TASK PROMPT:
Please write out every record exactly, but keep any images out of it.

[Collected data]
*** Block opens ***
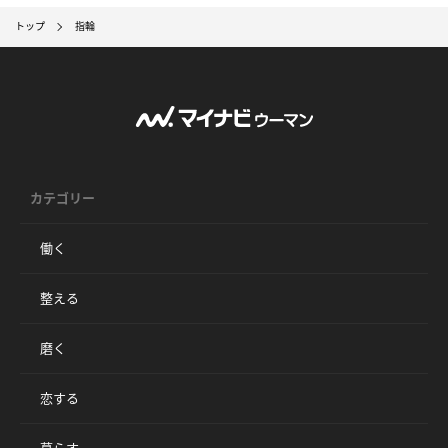
トップ
指輪
カテゴリー
働く
整える
磨く
恋する
暮らす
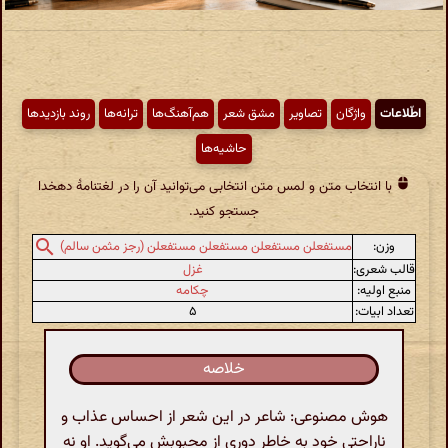
اطّلاعات
واژگان
تصاویر
مشق شعر
هم‌آهنگ‌ها
ترانه‌ها
روند بازدیدها
حاشیه‌ها
با انتخاب متن و لمس متن انتخابی می‌توانید آن را در لغتنامهٔ دهخدا
جستجو کنید.
وزن:
مستفعلن مستفعلن مستفعلن مستفعلن (رجز مثمن سالم)
قالب شعری:
غزل
منبع اولیه:
چکامه
تعداد ابیات:
۵
خلاصه
هوش مصنوعی: شاعر در این شعر از احساس عذاب و
ناراحتی خود به خاطر دوری از محبوبش می‌گوید. او نه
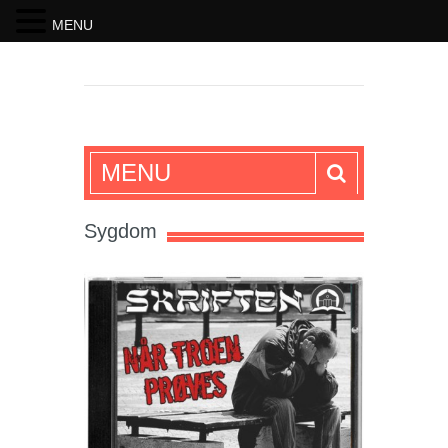
MENU
SKRIFTEN
MENU
Sygdom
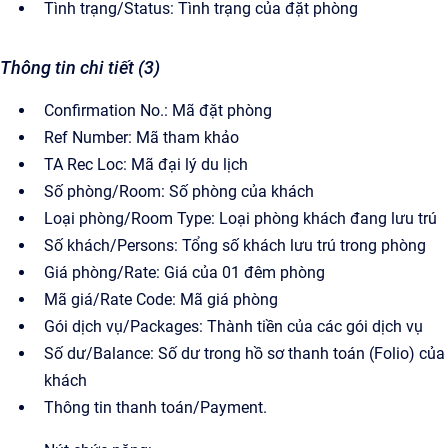
Tình trạng/Status: Tình trạng của đặt phòng
Thông tin chi tiết (3)
Confirmation No.: Mã đặt phòng
Ref Number: Mã tham khảo
TA Rec Loc: Mã đại lý du lịch
Số phòng/Room: Số phòng của khách
Loại phòng/Room Type: Loại phòng khách đang lưu trú
Số khách/Persons: Tổng số khách lưu trú trong phòng
Giá phòng/Rate: Giá của 01 đêm phòng
Mã giá/Rate Code: Mã giá phòng
Gói dịch vụ/Packages: Thành tiền của các gói dịch vụ
Số dư/Balance: Số dư trong hồ sơ thanh toán (Folio) của
khách
Thông tin thanh toán/Payment.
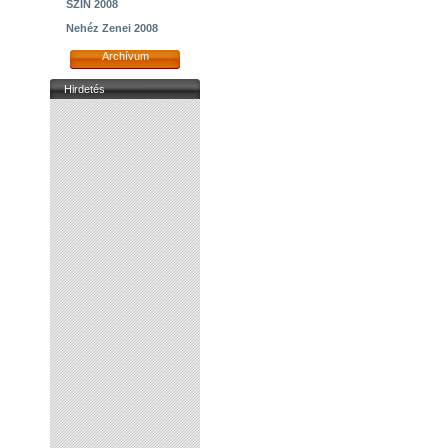
SZIN 2008
Nehéz Zenei 2008
Archívum
Hirdetés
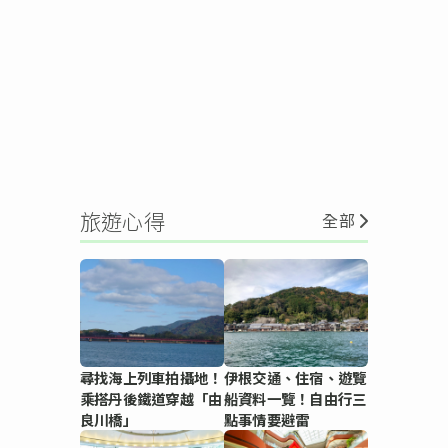
旅遊心得
全部
尋找海上列車拍攝地！
伊根交通、住宿、遊覽
乘搭丹後鐵道穿越「由
船資料一覽！自由行三
良川橋」
點事情要避雷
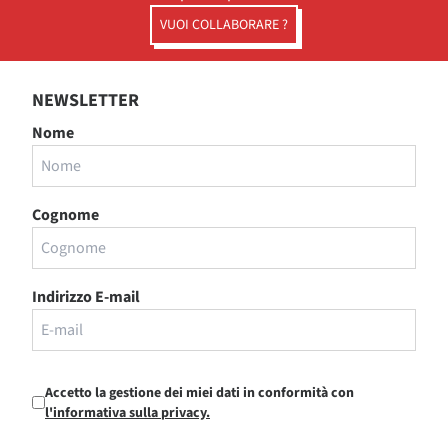
VUOI COLLABORARE ?
NEWSLETTER
Nome
Cognome
Indirizzo E-mail
Accetto la gestione dei miei dati in conformità con
l'informativa sulla privacy.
*** Block closes ***
EXERCISE OUTPUT:
トップ
指輪
カテゴリー
働く
整える
磨く
恋する
暮らす
اطّلاعات
واژگان
تصاویر
مشق شعر
هم‌آهنگ‌ها
ترانه‌ها
روند بازدیدها
حاشیه‌ها
با انتخاب متن و لمس متن انتخابی می‌توانید آن را در لغتنامهٔ دهخدا
جستجو کنید.
وزن:
مستفعلن مستفعلن مستفعلن مستفعلن (رجز مثمن سالم)
قالب شعری:
غزل
منبع اولیه:
چکامه
تعداد ابیات:
۵
خلاصه
هوش مصنوعی: شاعر در این شعر از احساس عذاب و
ناراحتی خود به خاطر دوری از محبوبش می‌گوید. او نه
MENU
SKRIFTEN
MENU
Sygdom
Tình trạng/Status: Tình trạng của đặt phòng
Thông tin chi tiết (3)
Confirmation No.: Mã đặt phòng
Ref Number: Mã tham khảo
TA Rec Loc: Mã đại lý du lịch
Số phòng/Room: Số phòng của khách
Loại phòng/Room Type: Loại phòng khách đang lưu trú
Số khách/Persons: Tổng số khách lưu trú trong phòng
Giá phòng/Rate: Giá của 01 đêm phòng
Mã giá/Rate Code: Mã giá phòng
Gói dịch vụ/Packages: Thành tiền của các gói dịch vụ
Số dư/Balance: Số dư trong hồ sơ thanh toán (Folio) của
khách
Thông tin thanh toán/Payment.
SZIN 2008
Nehéz Zenei 2008
Archívum
Hirdetés
旅遊心得
全部
尋找海上列車拍攝地！
伊根交通、住宿、遊覽
乘搭丹後鐵道穿越「由
船資料一覽！自由行三
良川橋」
點事情要避雷
VUOI COLLABORARE ?
NEWSLETTER
Nome
Cognome
Indirizzo E-mail
Accetto la gestione dei miei dati in conformità con
l'informativa sulla privacy.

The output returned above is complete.